Study on the Effects of Rubber Compounds on Tire Performance on Ice 2020-01-1228
Mechanical and thermal properties of the rubber compounds of a tire play an important role in the overall performance of the tire when it is in contact with the terrain. Although there are many studies conducted on the properties of the rubber compounds of the tire to improve some of the tire characteristics such as the wear of the tread, there is a limited number of studies that focused on the performance of the tire when it is in contact with ice. This study is a part of a more comprehensive project looking into tire-ice performance and modeling.
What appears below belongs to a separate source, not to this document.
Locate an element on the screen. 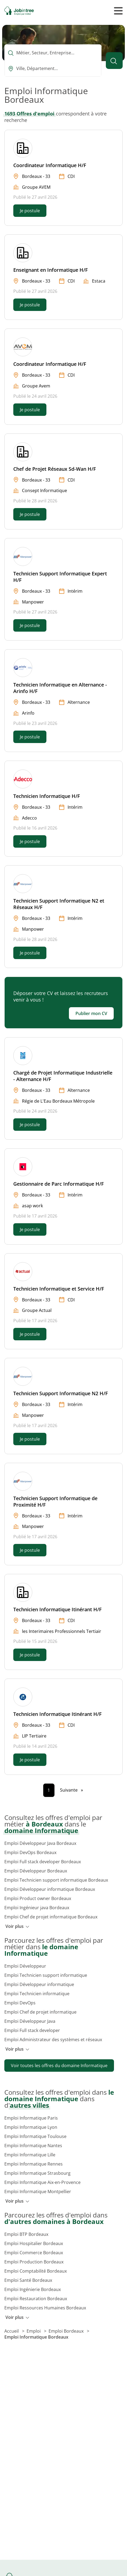 The width and height of the screenshot is (127, 2576). Emploi Technicien informatique is located at coordinates (36, 1994).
A significant part of this study is the experimental investigation of the effect of rubber compounds on tire performance in contact with ice. For this, four tires have been selected for testing. Three of them are completely identical in all tire parameters (such as tire dimensions), except for the rubber compounds. Several tests were conducted for the chosen tires in three modes: free rolling, braking, and traction. The tests were performed for two different normal loads (4 kN and 5.6 kN), two different inflation pressures (21 psi (144.8 kPa) and 28 psi (193 kPa)) and three tire temperature levels (-10°C, -5°C, and -1 °C). The Terramechanics Rig at TMVS at Virginia Tech has been used for conducting the tests. The results from this study show the sensitivity of the magnitude of the tractive force with respect to parameters such as tire temperature, normal load, etc. The results also indicate that the tire with the lowest value of the Young modulus has the highest traction among all four tires used in this study.